E SE EU PERDER A DATA PARA PEDIR O RESGATE?


Segundo o BC, a consulta inicial poderá ser feita a qualquer momento. Caso o cliente não acesse novamente na data e período informado, terá que voltar no sábado da repescagem, de acordo com o calendário. A repescagem vai funcionar durante todo o dia, das 4h às 24h.


Quem perder seu sábado de repescagem, poderá consultar ou solicitar o resgate do saldo existente a partir de 28/03/2022. "Mas não se preocupe, mesmo se você não consultar ou solicitar o resgate do saldo existente em todas essas datas, ele continuará guardado à sua espera", informa o BC.


QUANDO O DINHEIRO SERÁ PAGO?


Segundo o Banco Central, os valores esquecidos nos bancos serão devolvidos somente a partir de 7 de março.


Cerca de R$ 900 mil foram resgatados por 8,5 mil solicitantes antes do sistema ter sido retirado do ar.

COMO SERÁ O PAGAMENTO?


A devolução será preferencialmente por PIX. Após acessar o sistema, se o cliente solicitar o resgate sem a chave PIX, a instituição financeira escolhida entrará em contato para realizar a transferência.


CUIDADO COM GOLPES


O BC faz um alerta em relação a tentativas de golpe, e dá as seguintes instruções:


  • O único site para consulta ao SVR (sistema de valores a receber) e para solicitação de valores é valoresareceber.bcb.gov.br.
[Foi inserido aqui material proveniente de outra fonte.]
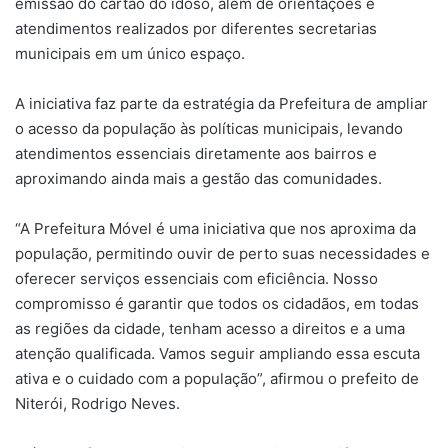
emissão do cartão do idoso, além de orientações e
atendimentos realizados por diferentes secretarias
municipais em um único espaço.
A iniciativa faz parte da estratégia da Prefeitura de ampliar
o acesso da população às políticas municipais, levando
atendimentos essenciais diretamente aos bairros e
aproximando ainda mais a gestão das comunidades.
“A Prefeitura Móvel é uma iniciativa que nos aproxima da
população, permitindo ouvir de perto suas necessidades e
oferecer serviços essenciais com eficiência. Nosso
compromisso é garantir que todos os cidadãos, em todas
as regiões da cidade, tenham acesso a direitos e a uma
atenção qualificada. Vamos seguir ampliando essa escuta
ativa e o cuidado com a população”, afirmou o prefeito de
Niterói, Rodrigo Neves.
  • O Banco Central NÃO envia links NEM entra em contato com o cidadão para tratar sobre valores a receber ou para confirmar seus dados pessoais.
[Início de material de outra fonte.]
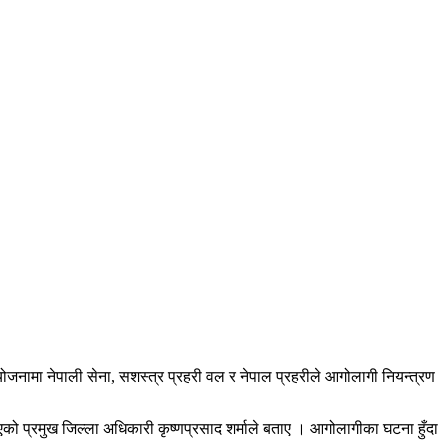
ोजनामा नेपाली सेना, सशस्त्र प्रहरी वल र नेपाल प्रहरीले आगोलागी नियन्त्रण
रिएको प्रमुख जिल्ला अधिकारी कृष्णप्रसाद शर्माले बताए । आगोलागीका घटना हुँदा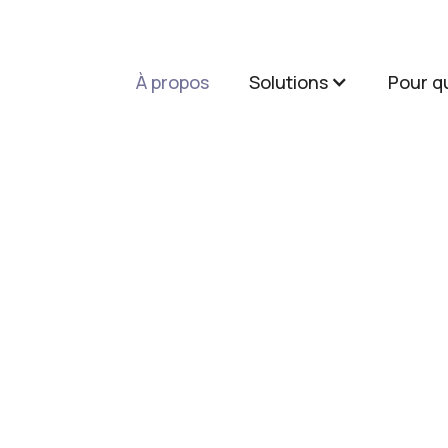
À propos
Solutions
Pour qu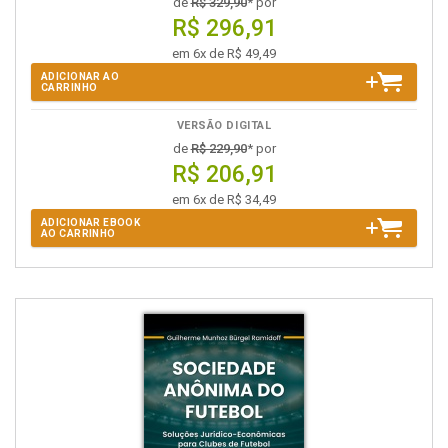
de
R$ 329,90
* por
R$ 296,91
em 6x de R$ 49,49
ADICIONAR AO
CARRINHO
VERSÃO DIGITAL
de
R$ 229,90
* por
R$ 206,91
em 6x de R$ 34,49
ADICIONAR EBOOK
AO CARRINHO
  • NINGUÉM está autorizado a entrar em contato com o cidadão em nome do Banco Central ou do Sistema Valores a Receber.

  • Portanto, o cidadão NUNCA deve clicar em links suspeitos enviados por e-mail, SMS, WhatsApp ou Telegram.

  • O cidadão NÃO deve fazer qualquer tipo de pagamento para ter acesso aos valores. É golpe!
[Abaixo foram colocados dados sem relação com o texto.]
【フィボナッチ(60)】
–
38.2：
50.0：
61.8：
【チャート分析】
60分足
Segundo o Banco Central, nesta primeira fase do serviço são cerca de R$ 3,9 bilhões de valores a serem devolvidos para 24 milhões de pessoas físicas e jurídicas. Os valores decorrem de:


  • contas-correntes ou poupança encerradas com saldo disponível;

  • tarifas e parcelas ou obrigações relativas a operações de crédito cobradas indevidamente, desde que a devolução esteja prevista em Termo de Compromisso assinado pelo banco com o Banco Central;

  • cotas de capital e rateio de sobras líquidas de beneficiários e participantes de cooperativas de crédito; e

  • recursos não procurados relativos a grupos de consórcio encerrados.


Ao todo, o Banco Central estima que os clientes tenham a receber cerca de R$ 8 bilhões. Os valores serão disponibilizados no decorrer deste ano de 2022, fruto de:


  • tarifas e parcelas ou obrigações relativas a operações de crédito cobradas indevidamente, previstas ou não em Termo de Compromisso com o BC;

  • contas de pagamento pré-paga e pós-paga encerradas com saldo disponível;

  • contas de registro mantidas por corretoras e distribuidoras de títulos e valores mobiliários encerradas com saldo disponível; e

  • outras situações que impliquem em valores a devolver reconhecidas pelas instituições.